Health Care Benefits On The Line As States Struggle With Medicaid Costs

One State Is Kicking A Huge Number Of Kids Off Of Medicaid

In Pennsylvania, the struggle to keep up with the demand for health care among the state's poor residents means that nearly 90,000 children are losing access to Medicaid benefits.

The administration of Gov. Tom Corbett (R) says it's just cleaning house and striking people from the program whose paperwork isn't in order, but critics see the move as an underhanded effort to reduce state spending by dumping needy children, according to the Philadelphia Daily News. Those 89,000 children all lost Medicaid benefits just in the five months between August 2011 and January 2012, the newspaper reports, citing data from the state agency that runs Medicaid.

State Senator Vincent Hughes (D) of Philadelphia reportedly accused the administration of waging a "war on poor folk," according to the newspaper.

The fight over Corbett's decision to drop the children from the Medicaid program is indicative of states' struggle to provide access to health benefits in the face of shrinking budgets and declining tax revenues. States spend 23.6 percent of their budgets on Medicaid, more than they do on education, transportation, and any other priority, according to the National Governors Association and the National Association of State Budget Officers.

During economic downturns, states are hit with higher demand for Medicaid benefits by the jobless or poor at the same time that their income tax receipts decline because fewer people are working. The federal economic stimulus bill enacted in 2009 provided $103 billion in relief but those funds ran out last June, leading states to cut back on their Medicaid programs. Medicaid is jointly funded by federal and state governments.

Even with rollbacks in eligibility or covered health care services and reductions in payments to medical providers, state spending on Medicaid still grew by 28.7 percent this fiscal year, according to the Henry J. Kaiser Family Foundation.

Colorado is trying to buck the trend by enrolling more of the state's poorest and childless adults into its Medicaid program. Budget issues, however, mean that only 10,000 of the 50,000 people who should be eligible for benefits will get them, the Denver Post reports. Colorado is using a lottery system to determine who gets on and who doesn't.

And in Washington, Gov. Christine Gregoire (D) has been forced to retreat from a novel but controversial plan to rein in Medicaid spending by refusing to pay emergency room bills for people who go to the hospital for "non-emergency" treatments.
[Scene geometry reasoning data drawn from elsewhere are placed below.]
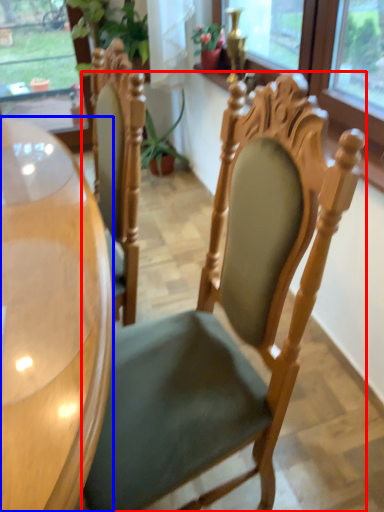 Question: Which object is closer to the camera taking this photo, chair (highlighted by a red box) or desk (highlighted by a blue box)?

Choices:
 (A) chair
 (B) desk

Answer: (B) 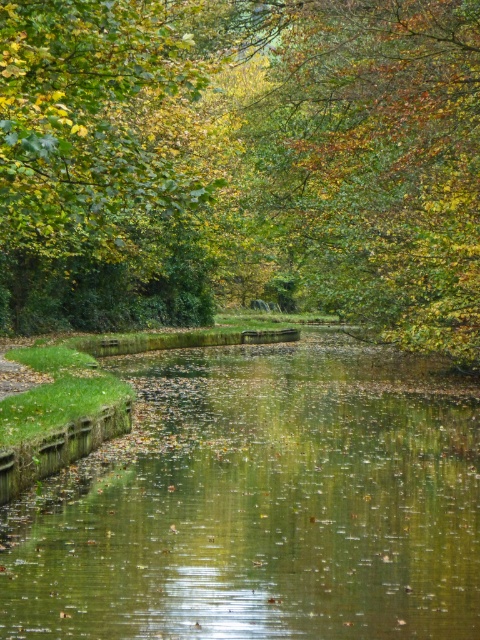 Is green leafy tree at center below green leafy tree at upper center?

No, green leafy tree at center is not below green leafy tree at upper center.

Is green leafy tree at center further to camera compared to green leafy tree at upper center?

Yes, green leafy tree at center is behind green leafy tree at upper center.

The width and height of the screenshot is (480, 640). What are the coordinates of `green leafy tree at center` in the screenshot? It's located at (241, 163).

Find the location of a particular element. This screenshot has width=480, height=640. green leafy tree at center is located at coordinates (241, 163).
The Gregoire administration halted the policy on Friday, two days before it was supposed to take effect, after lobbying by hospitals and physicians worried they'd be stuck eating the cost of unpaid bills, the Seattle Times reported.

In addition, Federal regulators rejected a Hawaii plan to control costs by limiting Medicaid patients to 10 days in the hospital during any year, Kaiser Health News reports. The state can restrict hospital stays to 30 days beginning July 1, federal authorities ruled.

Sellers of diabetes test strips are in the crosshairs in Ohio and the administration of Gov. John Kasich (R) says the state's Medicaid program paid $8 million too much for the products last year, according to the Dayton Daily News. The state will consider copying an initiative being rolled out under the federal Medicare program that uses a competitive bidding process to set prices for medical equipment. Ohio pays $35 for a 50-pack of test strips compared to the $15.52 Medicare spends for the same product in Ohio, the newspaper reports.